As one youth league NEC member who did not want to be named remarked that Malema should be allowed time to grow and make mistakes. “If you have a toddler who does not cause havoc in the house and break things, you should get worried. We all know that a child should explore.”

The advantage to the ANC of having a “fearless” youth leader such as Malema who can say what they think but would not themselves say publicly is broadly accepted. What shocks some sectors of the public -- Malema’s fury about the absence of black Africans in the economic cluster, for example -- can relieve ANC leaders of the responsibility of putting such issues on the table. “But,” says one source, “when we go to an NEC meeting they will say: ‘You’ve got it right.’”

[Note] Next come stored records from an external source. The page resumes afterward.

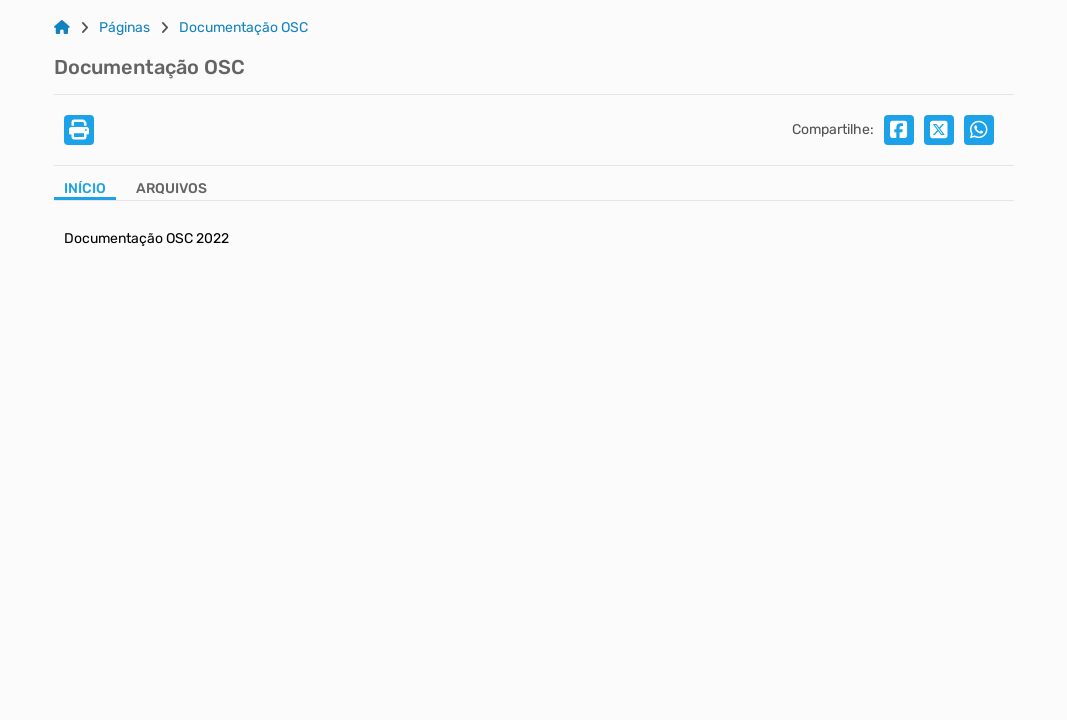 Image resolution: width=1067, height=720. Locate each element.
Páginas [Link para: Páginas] (124, 28)
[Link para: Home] (62, 28)
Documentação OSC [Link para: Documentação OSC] (243, 28)
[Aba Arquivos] (171, 190)
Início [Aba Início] (85, 189) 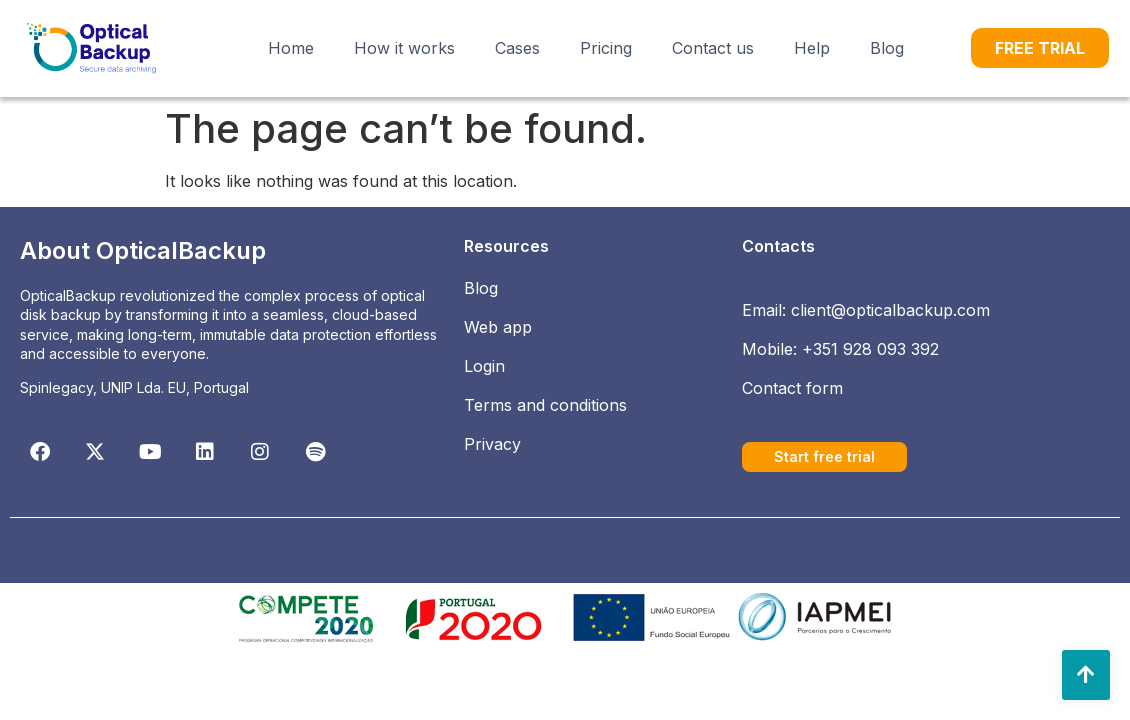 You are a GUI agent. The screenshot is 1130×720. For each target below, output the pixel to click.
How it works (404, 48)
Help (812, 48)
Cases (517, 48)
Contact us (713, 48)
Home (291, 48)
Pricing (606, 48)
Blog (887, 48) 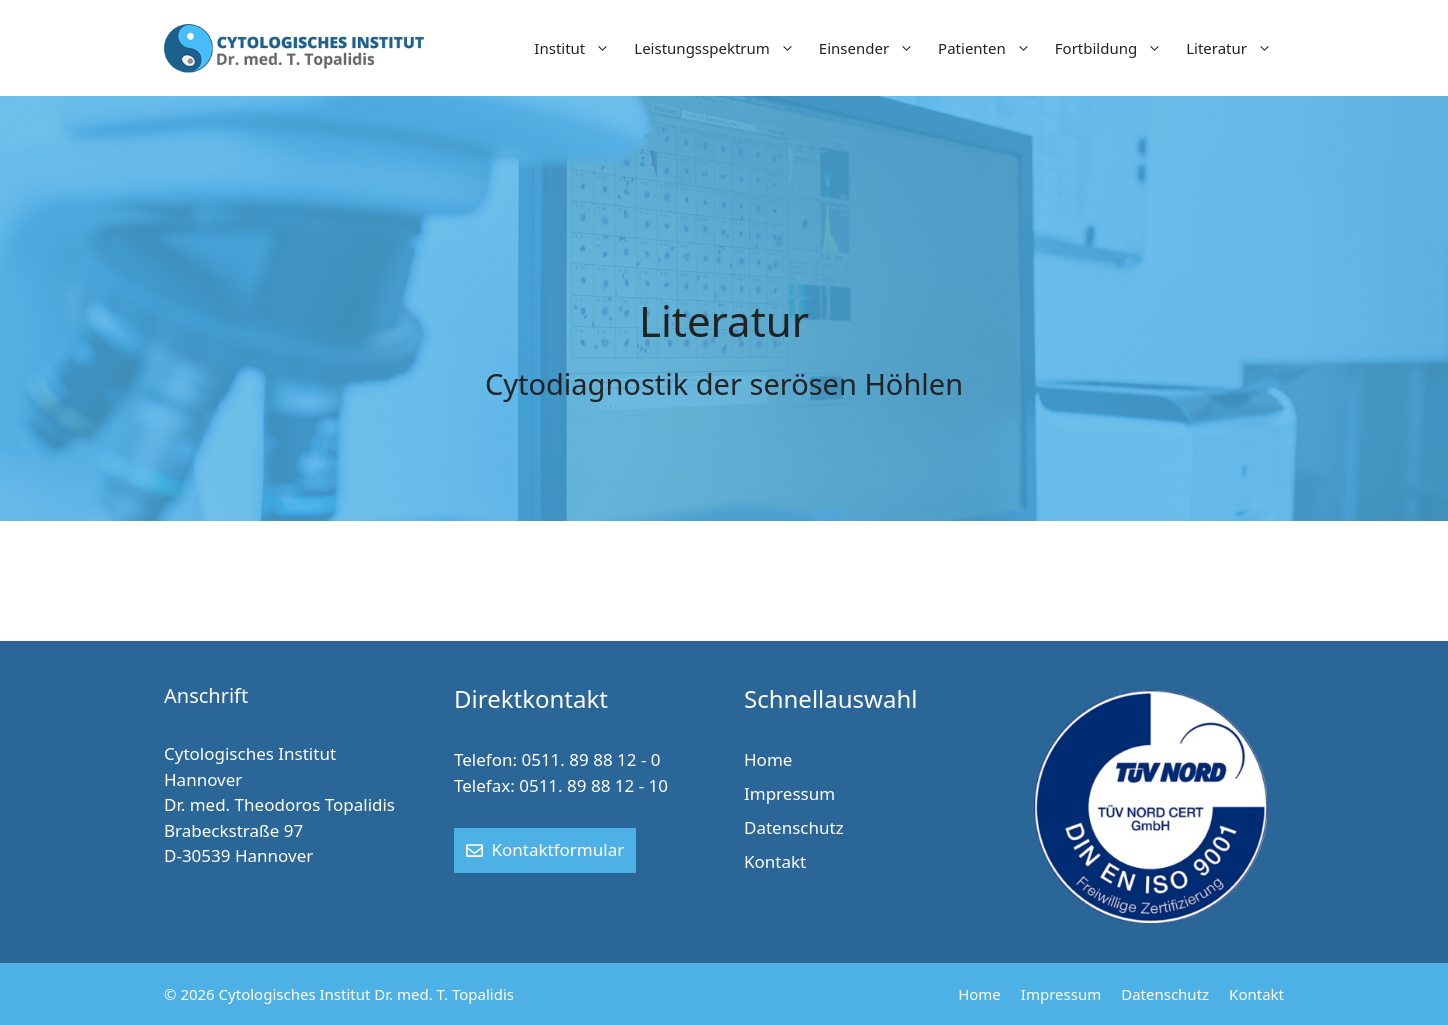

Malema’s unedited honesty can also make itself felt much closer to home. “If you gossip, you’re in trouble,” says one youth wing NEC member. “He’ll expose you in a meeting.” Mathale believes Malema is still evolving into the mature leader many in the party believe he will become. “He can engage in any debate. That’s what makes him different from other young leaders ... and in five years the country will see a different Julius.”

Lebogo is equally confident about Malema’s future. “You don’t need to market Julius -- everybody knows him.”